Fast der gesamte Streit vor Gericht bezog sich nur auf mich. Ich war in den Mittelpunkt dieses Streites geraten, war zum Mittel zum Zweck für meine Mutter geworden. Was geht in einer Mutter vor, die ihr Kind verleugnet, die offen zugibt, dass sie mit einem Kind das schielt, nicht in die Öffentlichkeit gehen will, da andere Leute sie anstarren könnten. Warum hatte es mein Vater zugelassen, dass meine Schwester bei meinen Großeltern lebt, während ich bei ihnen war. Diese Fragen werden mich wohl den Rest meines Lebens verfolgen, denn es ist unwahrscheinlich, dass ich darauf jemals eine zufriedenstellende Antwort bekommen werde. War mein Vater zu dieser Zeit schon so unter Druck, dass er sich nicht mehr traute, etwas zu sagen.
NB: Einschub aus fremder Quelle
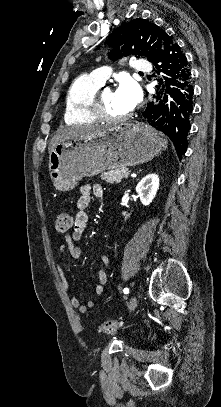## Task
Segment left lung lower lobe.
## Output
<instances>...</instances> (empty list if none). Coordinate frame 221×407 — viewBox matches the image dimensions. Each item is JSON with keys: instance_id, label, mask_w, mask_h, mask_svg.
Listing matches in <instances>:
<instances>
[{"instance_id": "left-lung-lower-lobe-1", "label": "left lung lower lobe", "mask_w": 221, "mask_h": 407, "mask_svg": "<svg viewBox=\"0 0 221 407\" xmlns=\"http://www.w3.org/2000/svg\"><path fill=\"white\" fill-rule=\"evenodd\" d=\"M154 65L165 74V95L159 105L148 104L143 117L172 140L181 157L187 150L186 137L193 111L191 72L180 46L170 36L164 41L161 56Z\"/></svg>"}]
</instances>
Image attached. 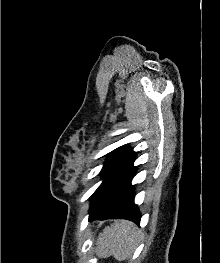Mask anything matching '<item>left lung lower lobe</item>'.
<instances>
[{
  "label": "left lung lower lobe",
  "mask_w": 220,
  "mask_h": 263,
  "mask_svg": "<svg viewBox=\"0 0 220 263\" xmlns=\"http://www.w3.org/2000/svg\"><path fill=\"white\" fill-rule=\"evenodd\" d=\"M136 172L134 167L109 192L90 208L89 221L105 219H127L137 224L141 215L134 204V190L131 179Z\"/></svg>",
  "instance_id": "1"
}]
</instances>
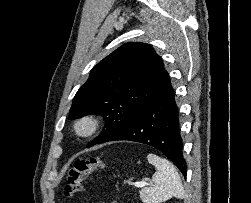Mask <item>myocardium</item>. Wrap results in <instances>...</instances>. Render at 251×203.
<instances>
[{"instance_id": "myocardium-1", "label": "myocardium", "mask_w": 251, "mask_h": 203, "mask_svg": "<svg viewBox=\"0 0 251 203\" xmlns=\"http://www.w3.org/2000/svg\"><path fill=\"white\" fill-rule=\"evenodd\" d=\"M101 127V118L96 114L80 116L73 124L74 133L80 138H88L98 132Z\"/></svg>"}]
</instances>
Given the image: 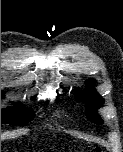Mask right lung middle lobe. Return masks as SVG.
I'll list each match as a JSON object with an SVG mask.
<instances>
[{"instance_id": "right-lung-middle-lobe-1", "label": "right lung middle lobe", "mask_w": 123, "mask_h": 152, "mask_svg": "<svg viewBox=\"0 0 123 152\" xmlns=\"http://www.w3.org/2000/svg\"><path fill=\"white\" fill-rule=\"evenodd\" d=\"M3 95L1 94V98ZM34 112L25 109L23 106H17L13 109H4L1 111V121L11 125H26L34 118Z\"/></svg>"}]
</instances>
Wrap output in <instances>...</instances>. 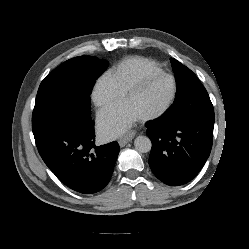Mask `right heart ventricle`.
<instances>
[{"mask_svg": "<svg viewBox=\"0 0 249 249\" xmlns=\"http://www.w3.org/2000/svg\"><path fill=\"white\" fill-rule=\"evenodd\" d=\"M162 69L152 60L132 56L121 61L110 72V75L122 91H126L142 76L150 73L161 72Z\"/></svg>", "mask_w": 249, "mask_h": 249, "instance_id": "obj_1", "label": "right heart ventricle"}]
</instances>
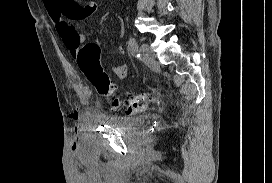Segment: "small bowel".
Segmentation results:
<instances>
[{"instance_id": "1", "label": "small bowel", "mask_w": 272, "mask_h": 183, "mask_svg": "<svg viewBox=\"0 0 272 183\" xmlns=\"http://www.w3.org/2000/svg\"><path fill=\"white\" fill-rule=\"evenodd\" d=\"M43 4L50 18L56 24L64 45L70 54L77 58L86 36L84 33L76 32L71 21L91 16L96 12L97 4L90 0H43ZM118 52L123 54V47H118ZM113 72L119 79H125L129 69L127 65L119 64L113 68Z\"/></svg>"}]
</instances>
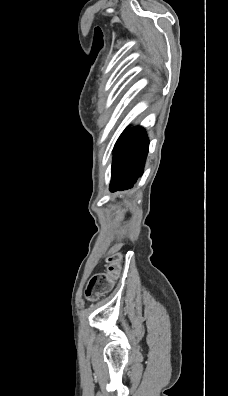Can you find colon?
I'll use <instances>...</instances> for the list:
<instances>
[{"instance_id": "obj_1", "label": "colon", "mask_w": 228, "mask_h": 396, "mask_svg": "<svg viewBox=\"0 0 228 396\" xmlns=\"http://www.w3.org/2000/svg\"><path fill=\"white\" fill-rule=\"evenodd\" d=\"M121 255L113 252L107 257V270L105 272L95 274L89 281L85 296L88 299H95L108 292L114 281L120 274Z\"/></svg>"}]
</instances>
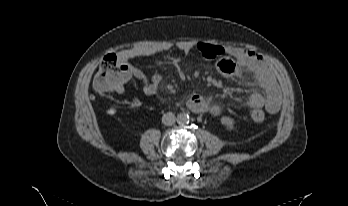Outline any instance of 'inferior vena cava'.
Wrapping results in <instances>:
<instances>
[{"instance_id": "602c4592", "label": "inferior vena cava", "mask_w": 348, "mask_h": 206, "mask_svg": "<svg viewBox=\"0 0 348 206\" xmlns=\"http://www.w3.org/2000/svg\"><path fill=\"white\" fill-rule=\"evenodd\" d=\"M176 117L172 112H167L162 116V123L166 126H171L175 123Z\"/></svg>"}]
</instances>
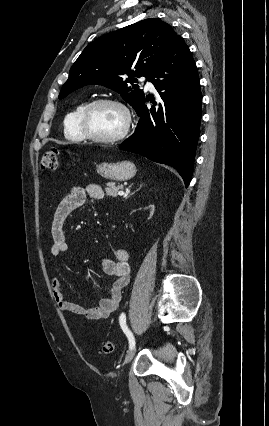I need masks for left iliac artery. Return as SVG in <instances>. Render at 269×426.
<instances>
[{"label":"left iliac artery","instance_id":"obj_1","mask_svg":"<svg viewBox=\"0 0 269 426\" xmlns=\"http://www.w3.org/2000/svg\"><path fill=\"white\" fill-rule=\"evenodd\" d=\"M119 323L123 330V332L126 334L128 340H129V349H132L135 346V338L132 334V332L128 329L126 325V315L122 313L119 317Z\"/></svg>","mask_w":269,"mask_h":426}]
</instances>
Hatte er Angst vor der ungewissen Zukunft, darauf wie es nach einer Scheidung weitergehen würde. Ein Paar trennt sich und die Mutter bekommt im Normalfall die Kinder. So ist das eigentlich fast immer. Er wusste das sicherlich damals auch schon, und er wusste auch, dass er seinen kleinen Jungen verliert, wenn sie sich von ihm trennen würde. So hat er sicherlich mit schwerem Herzen diesen Dingen beigewohnt, ohne etwas dagegen ausrichten zu können. Aber war der Preis nicht zu hoch gewesen. Ist es moralisch noch vertretbar, bei einer solchen Sache zuzusehen? Ich möchte hier aber keine Anklage erheben, denn er wird sicherlich einen sehr wichtigen Grund gehabt haben, auch wenn ich ihn bis heute nicht verstanden habe, und der Gedanke daran, dass er es nicht verhindert hatte, macht mich sehr traurig. Er war schon immer ein Familienmensch, jemand der niemals ans Meer gefahren war, um Urlaub zu machen, sondern in die Berge zum Wandern, um seinen eigenen Eltern zu helfen, damit diese einen schönen Urlaub verbringen konnten. Es war ihm immer mit am wichtigsten seinen Eltern zu helfen, da diese für ihn auch immer da gewesen waren. Sie hatten ihm während des Scheidungskrieges nicht nur finanziell, sondern auch moralisch beigestanden. Sie hatten ihm geholfen, all diese fürchterlichen Dinge durchzustehen. Die Trennung, die Scheidung und auch der lange und harte Kampf um mich. Alleine hätte er es wohl nicht heil überstanden.
Meine Großeltern waren in einer anderen Generation groß geworden. Sie handelten so, wie sie es für richtig hielten, so wie sie es selbst erlebt hatten. Wir begreifen unsere Kinder heute ja auch nicht immer. Dies ist wohl so ähnlich, und dennoch möchte ich hier niemanden entlasten. Sie haben versucht sich richtig zu verhalten, ob dem nun so sei oder nicht. Sie waren gute und brave Leute. Ihr Leben lang haben sie nichts anderes kennengelernt als harte Arbeit und Sorgen. Sie mussten zwei Kriege, zwei Hungersnöte und jede Menge Elend, Leid und Not in ihrem Leben ertragen. Wer kann es ihnen da verdenken, dass sie vom Leben gezeichnet waren. Schließlich hatten sie es ja nur gut gemeint, auch wenn ein kleiner Junge der große Verlierer dabei gewesen war.